Actually, I think that the community aspect transcends Microsoft's NIH issues. Java has been around much longer, and is the language of choice for lots of people doing simple, cross-platform tools. This has created an ocean of interest that has turned into real code. Microsoft has never been good an encouraging such attitudes. People who build cool things on Microsoft's platforms are usually consultants who then sell what they build, rather than giving it away. On one hand, this means that some of the offerings for Java are less polished, but on the other hand, building on Microsoft's platform has a lot of hidden extra cost. All those tools and public code that you get for free with Java carries a huge advantage. There is a fundamentally different attitude in the user-bases of C# vs Java, that goes far beyond the language itself.

Friday, October 07, 2005

you know you are a computer geek

You know you are a computer geek when you stay at work till almost 9pm on a Friday just to get the latest performance numbers from you latest batch of changes. The best part was that it was worth it! One of the things I love about programming, is how a few hours ot intense work can sometimes provide amazing returns. ... of course there is still that last bug that will probably take me all of Monday to track down... sigh

Now I'm off to go dance my arse off in celebration.

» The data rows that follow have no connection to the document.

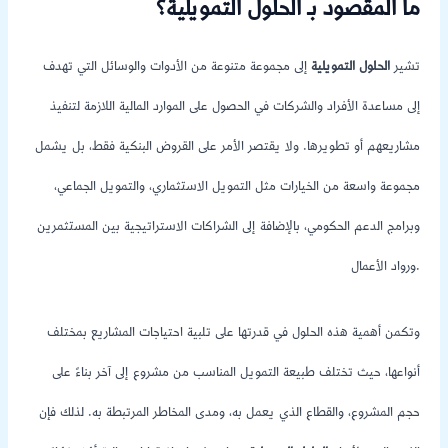
ما المقصود بـ الحلول التمويلية؟
تشير
الحلول التمويلية
إلى مجموعة متنوعة من الأدوات والوسائل التي تهدف
إلى مساعدة الأفراد والشركات في الحصول على الموارد المالية اللازمة لتنفيذ
مشاريعهم أو تطويرها. ولا يقتصر الأمر على القروض البنكية فقط، بل يشمل
مجموعة واسعة من الخيارات مثل التمويل الاستثماري، والتمويل الجماعي،
وبرامج الدعم الحكومي، بالإضافة إلى الشراكات الاستراتيجية بين المستثمرين
ورواد الأعمال.
وتكمن أهمية هذه الحلول في قدرتها على تلبية احتياجات المشاريع بمختلف
أنواعها، حيث تختلف طبيعة التمويل المناسب من مشروع إلى آخر بناءً على
حجم المشروع، والقطاع الذي يعمل به، ومدى المخاطر المرتبطة به. لذلك فإن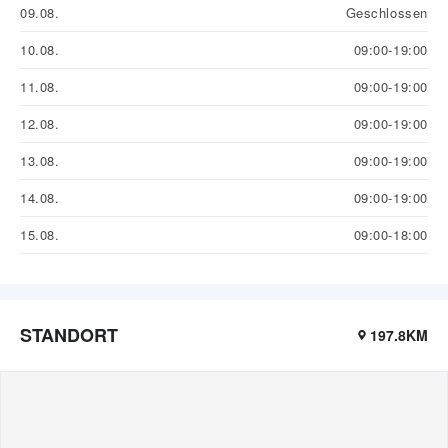
09.08.
Geschlossen
10.08.
09:00-19:00
11.08.
09:00-19:00
12.08.
09:00-19:00
13.08.
09:00-19:00
14.08.
09:00-19:00
15.08.
09:00-18:00
STANDORT
197.8KM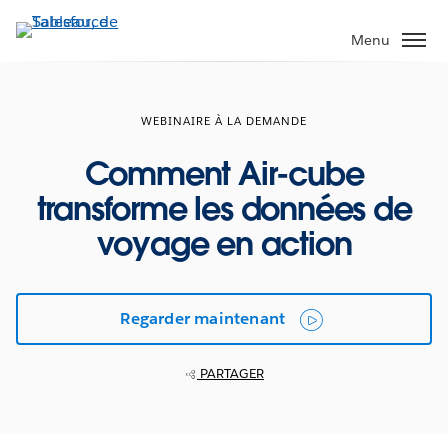
Aller
au
Menu
contenu
principal
WEBINAIRE À LA DEMANDE
Comment Air-cube
transforme les données de
voyage en action
Regarder maintenant
PARTAGER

The curse of Middle management

I had a long discussion with a friend of mine about Longhorn aka Windows Vista. He had just caught up with news and some of the recent interviews with Jim Allchin. He knew I had some involvement with the OS divisions, and was just generally curious for my perspective 2 weeks out of the company.

In my view, a lot of the problems at Microsoft stem from bad middle management. Microsoft has built up a whole ecology of managers, who are at least as concerned with their career as they are with making good decisions. I've interacted more than I like to admit. The effect is that upper management doesn't hear a clear story about what is really going on. I think the phrase I used was that they 'massage the message'. Combine that with long release cycles and lack of accountability falls out as an inevitability.

One of the reasons I left is because I just don't see any way out of that mess. I am humbled by MiniMicrosoft and his determination to be part of the solution. His loyalty is impressive. To me Microsoft has always just been another company, one of many. When Microsoft stopped being the right thing for me, it was time for me to move on. Microsoft is still a great place for many reasons. It has the best benefits of any company I've ever heard of. It has great people. It has a huge customer base, and some really amazing customers and MVPs. It has some amazing internal-only tools. But I don't think it will ever be the hotbed of creation that it was 10 years ago.

Sunday, October 02, 2005

Comment spam

I logged in today to see that I had over 60 messages about new comments on entries to this blog. Every single one of them was comment spam. Every one. So I've changed it to only allow registered users to comment.